It’s a trek to get to this rural location, but it’s worth it. 

Our Japanese-language reporter Seiji Nakazawa recently went on a spur-of-the-moment trip to the southern island of Yakushima, which meant he was a man with no plan, relying simply on the knowledge of locals while he was there.

Seiji loves himself a good bowl of soba, so when it came time to eat lunch, he asked around for a good recommendation, and was surprised when he received the same reply from locals, bus drivers, and backpackers alike, and that reply was “Matsutake“.

With such a glowing reputation, Seiji immediately set out to eat at Matsutake, and when he found out that it was located in Kurio, the farthest place from the main hub of activity around the island’s ferry terminal, it only made him more excited for the adventure.

▼ Seiji hopped on a bus that only runs once an hour to the region, and enjoyed glimpses of the sea during the journey.
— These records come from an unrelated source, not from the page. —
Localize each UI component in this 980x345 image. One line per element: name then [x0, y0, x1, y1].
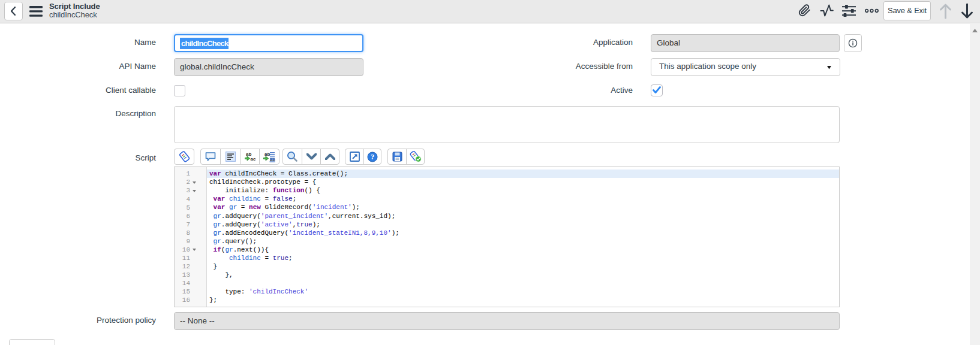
svg-text:?: ? — [371, 153, 374, 161]
svg-text:ac: ac — [251, 156, 256, 162]
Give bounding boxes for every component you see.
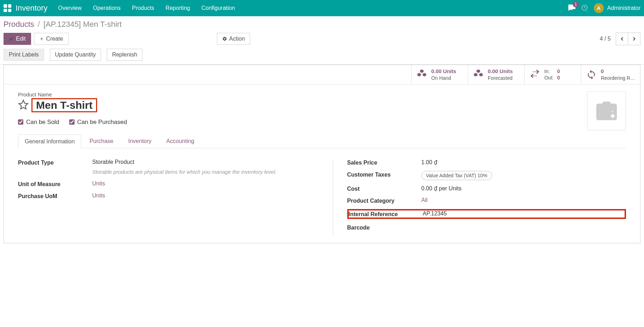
value-product-type: Storable Product xyxy=(92,159,134,165)
action-button[interactable]: Action xyxy=(217,33,250,45)
stat-buttons: 0.00 UnitsOn Hand 0.00 UnitsForecasted I… xyxy=(4,65,640,84)
can-be-sold-checkbox[interactable]: Can be Sold xyxy=(18,119,59,126)
menu-overview[interactable]: Overview xyxy=(58,5,82,11)
value-uom[interactable]: Units xyxy=(92,180,312,187)
form-sheet: 0.00 UnitsOn Hand 0.00 UnitsForecasted I… xyxy=(4,65,640,243)
value-purchase-uom[interactable]: Units xyxy=(92,192,312,199)
favorite-star-icon[interactable] xyxy=(18,99,29,111)
value-cost: 0.00 ₫ per Units xyxy=(421,185,626,192)
label-customer-taxes: Customer Taxes xyxy=(347,171,418,178)
tab-inventory[interactable]: Inventory xyxy=(122,134,158,148)
refresh-icon xyxy=(586,69,597,80)
boxes-icon xyxy=(473,69,484,80)
product-image-placeholder[interactable] xyxy=(587,91,626,130)
user-name: Administrator xyxy=(607,5,640,11)
breadcrumb: Products / [AP.12345] Men T-shirt xyxy=(4,20,640,29)
chevron-left-icon xyxy=(619,36,625,42)
help-product-type: Storable products are physical items for… xyxy=(92,168,312,176)
product-name-label: Product Name xyxy=(18,91,626,97)
label-sales-price: Sales Price xyxy=(347,159,418,166)
label-product-type: Product Type xyxy=(18,159,89,166)
can-be-purchased-checkbox[interactable]: Can be Purchased xyxy=(69,119,127,126)
label-product-category: Product Category xyxy=(347,197,418,204)
label-uom: Unit of Measure xyxy=(18,180,89,188)
app-name[interactable]: Inventory xyxy=(16,4,48,13)
message-count-badge: 1 xyxy=(573,1,579,7)
main-menu: Overview Operations Products Reporting C… xyxy=(58,5,235,11)
stat-on-hand[interactable]: 0.00 UnitsOn Hand xyxy=(411,65,468,84)
breadcrumb-parent[interactable]: Products xyxy=(4,20,34,29)
pager: 4 / 5 xyxy=(600,32,640,45)
tab-purchase[interactable]: Purchase xyxy=(83,134,120,148)
stat-reordering[interactable]: 0Reordering R… xyxy=(581,65,640,84)
menu-configuration[interactable]: Configuration xyxy=(201,5,235,11)
breadcrumb-sep: / xyxy=(38,20,40,29)
pager-next-button[interactable] xyxy=(628,33,640,45)
top-navbar: Inventory Overview Operations Products R… xyxy=(0,0,644,16)
replenish-button[interactable]: Replenish xyxy=(107,49,142,61)
apps-icon[interactable] xyxy=(4,4,11,12)
activities-icon[interactable] xyxy=(581,4,588,12)
messaging-icon[interactable]: 1 xyxy=(568,4,575,13)
menu-products[interactable]: Products xyxy=(132,5,154,11)
label-barcode: Barcode xyxy=(347,224,418,231)
stat-transfers[interactable]: In:0 Out:0 xyxy=(524,65,581,84)
tab-accounting[interactable]: Accounting xyxy=(160,134,201,148)
create-button[interactable]: Create xyxy=(34,33,69,45)
value-product-category[interactable]: All xyxy=(421,197,626,203)
pager-text[interactable]: 4 / 5 xyxy=(600,36,611,42)
control-panel: Products / [AP.12345] Men T-shirt Edit C… xyxy=(0,16,644,65)
chevron-right-icon xyxy=(631,36,637,42)
transfer-icon xyxy=(530,69,540,80)
camera-icon xyxy=(592,99,621,123)
edit-button[interactable]: Edit xyxy=(4,33,31,45)
plus-icon xyxy=(39,36,44,41)
user-menu[interactable]: A Administrator xyxy=(594,3,640,13)
tax-tag[interactable]: Value Added Tax (VAT) 10% xyxy=(421,171,492,180)
pencil-icon xyxy=(9,36,14,41)
pager-prev-button[interactable] xyxy=(616,33,628,45)
product-name: Men T-shirt xyxy=(31,98,97,112)
breadcrumb-current: [AP.12345] Men T-shirt xyxy=(43,20,122,29)
menu-operations[interactable]: Operations xyxy=(93,5,120,11)
avatar: A xyxy=(594,3,604,13)
print-labels-button[interactable]: Print Labels xyxy=(4,49,44,61)
value-internal-reference: AP.12345 xyxy=(423,210,625,217)
label-internal-reference: Internal Reference xyxy=(349,210,419,218)
tab-general-info[interactable]: General Information xyxy=(18,135,81,148)
gear-icon xyxy=(222,36,227,41)
menu-reporting[interactable]: Reporting xyxy=(166,5,190,11)
notebook-tabs: General Information Purchase Inventory A… xyxy=(18,134,626,148)
label-cost: Cost xyxy=(347,185,418,192)
label-purchase-uom: Purchase UoM xyxy=(18,192,89,200)
boxes-icon xyxy=(416,69,427,80)
value-sales-price: 1.00 ₫ xyxy=(421,159,626,166)
stat-forecasted[interactable]: 0.00 UnitsForecasted xyxy=(468,65,524,84)
update-quantity-button[interactable]: Update Quantity xyxy=(50,49,101,61)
When he hopped off at his stop, it was still a bit of a walk to the restaurant, but with views like this, he didn’t mind the walk at all.

The rural seaside scenery was idyllic, with mountain views and fields and old houses lining the country road.

As he passed by the Kurio River on the outskirts of the village, he saw children playing and jumping into the crystal clear water from a low bridge.

▼ The sights and sounds of summer in rural Japan.

Before he knew it, Seiji had arrived at Matsutake, which looked like a secluded hideout.

Located by a stream, and with a parking area that looked inconspicuous from the road, Seiji walked up to the front door, but he stopped when he saw a “private reservation” sign out front. After coming this far, Seiji broke into a sweat at the possibility that the place was booked for a private party, so he opened the door and asked if they were open.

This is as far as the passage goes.